I’ll never forget my first time on stage doing standup comedy. I was nervous, sweaty and excited. I actually didn’t do that badly – I got laughs throughout my set.

But I wasn’t myself up there.

It takes a lot of shows to be completely comfortable on stage, to really be yourself. I had a slight advantage though – when I started doing standup 9 years ago, I had already been entertaining live audiences as an MC/DJ for 7 years. I already knew how to address a crowd and handle a microphone, and to this day, I still can’t watch that first set back without cringing and leaving the room (no, it’s not going to be posted anywhere, anytime soon).

I have since found my voice and am truly myself on stage, which is really wonderful!

Of course, it took 7 years, a divorce, another marriage, a child and a break from comedy to do it, but nobody’s perfect, right?

What do comedians talk about? In short, our life. If things are going well, we sometimes have trouble because the comedian shouldn’t be winning, right?

You’re supposed to laugh at our pain.

I distinctly remember the evolution of finding my voice. I started off making fun of myself. Haha! Metrosexual, people think I’m gay, hilarious! (Like I said, I got laughs, but still. I didn’t feel genuine)

From there it evolved to anger (I was in a horrible marriage, and that’s what came out). In truth, some of the material that was written during that time is both shocking and hilarious to me. How my ex didn’t kill me in my sleep, I’ll never know… For a sample, go here.

After the divorce, the anger went away and I really started to find my voice (basically, I let my opinions come out, unadulterated). I was performing a lot and started doing road gigs. It was awesome. I really felt complete – I just had no idea that my life was nowhere near complete.

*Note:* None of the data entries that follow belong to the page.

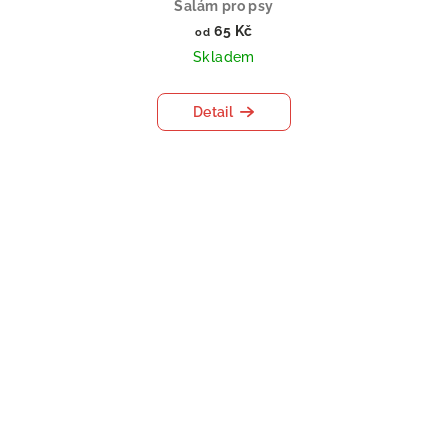
Salám pro psy
65 Kč
od
Skladem
Detail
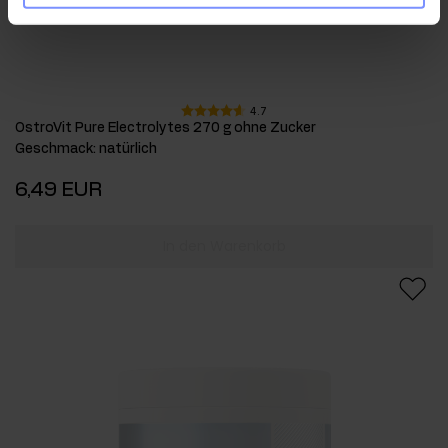
4.7
OstroVit Pure Electrolytes 270 g ohne Zucker
Geschmack
:
natürlich
6,49 EUR
In den Warenkorb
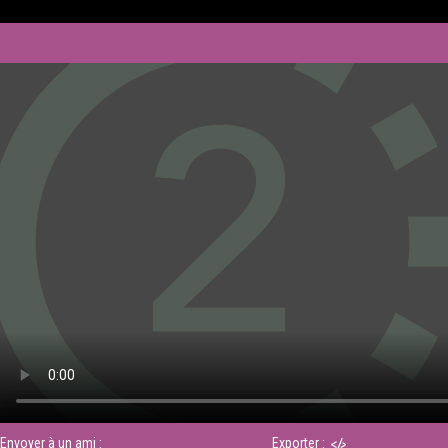
Envoyer à un ami :
Exporter :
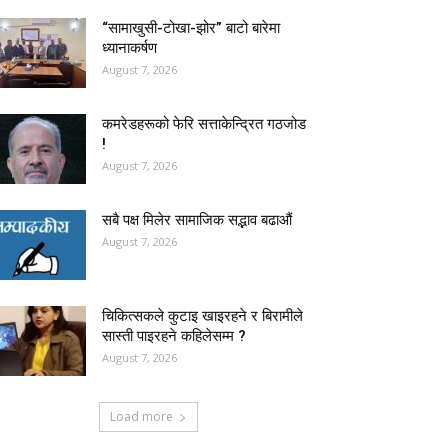
“सामाखुसी-टोखा-झोर” बाटो बारेमा
ध्यानाकर्षण
August 7, 2026
कमरेडहरूको फेरि सत्ताकेन्द्रित गठजोड
!
August 7, 2026
सबै पक्ष मिलेर सामाजिक सद्भाव बढाऔं
August 7, 2026
चिकित्सकले कुटाइ खाइरहने र बिरामीले
सास्ती पाइरहने कहिलेसम्म ?
August 7, 2026
Load more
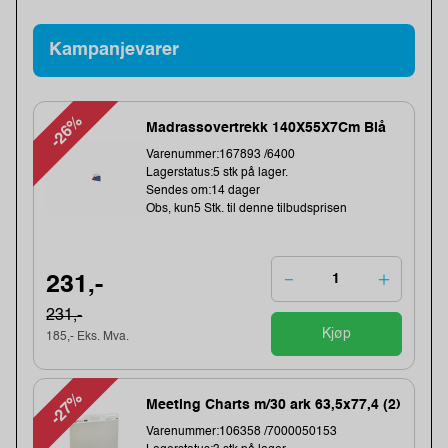
Kampanjevarer
-26%
Madrassovertrekk 140X55X7Cm Blå
Varenummer:167893 /6400
Lagerstatus:5 stk på lager.
Sendes om:14 dager
Obs, kun5 Stk. til denne tilbudsprisen
231,-
231,-
Kjøp
185,- Eks. Mva.
-27%
Meeting Charts m/30 ark 63,5x77,4 (2)
Varenummer:106358 /7000050153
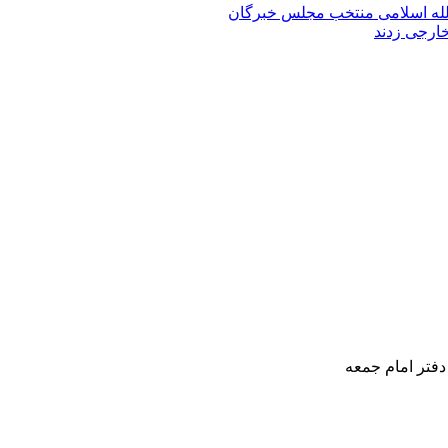
الله‌ اسلامی منتخب مجلس‌ خبرگان
خارجی زدند
دفتر امام جمعه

And then I met Cherise. That’s when life really took a turn for the best and my material seemed to go back to being sort of generic (to me, at least). Of course, this was because I was so happy, I didn’t even care to get up on stage. There. I said it.

Love does conquer all.

I continued to perform, of course, just not with the intensity I once had. I talked about yoga, and relationships – I never went too deep or poignant, but I was still somewhat relatable. Oh, and I also started working clean (no swearing, nothing vulgar).

And then Jacob came. Marrying Cherise is the best thing I have ever done. Having Jacob is the best thing we’ve ever done.

That’s when I took time off. A whole year and a half. I went from between 7 and 11 shows/week, to performing 8 times from when Jacob was born until he was about 18 months old.

That’s a lot of time off.

But you know what? I came back better (in my opinion, anyway). I don’t care so much anymore about what people think, or how things are received. When I’m on stage or off stage, you get the same person (essentially).

It’s the material now.

My life is all about being a husband and a father (the parts that really matter, anyway), so, naturally, that’s what I talk about. If you have kids, I’m hilarious. No, really, I am. If you don’t, well, that can be a different story. And that’s what I’m trying to reconcile.

You see, the people who usually come to comedy shows aren’t parents. The parents are at home passed out on the couch. Or maybe, if they have a nanny, they went out to a nice dinner and a movie.

No. The people who come to shows are mostly single people on dates. Occasionally, some married couples come out too, which is nice.

(I’m generalizing here)

And that’s what I’m working on.

After all, it’s my job to make my experiences relatable to you even if you have no clue what the hell I’m talking about…

Just like being a dad.

Which, by the way, is like taking care of a drunk amnesiac on speed, who hates naps.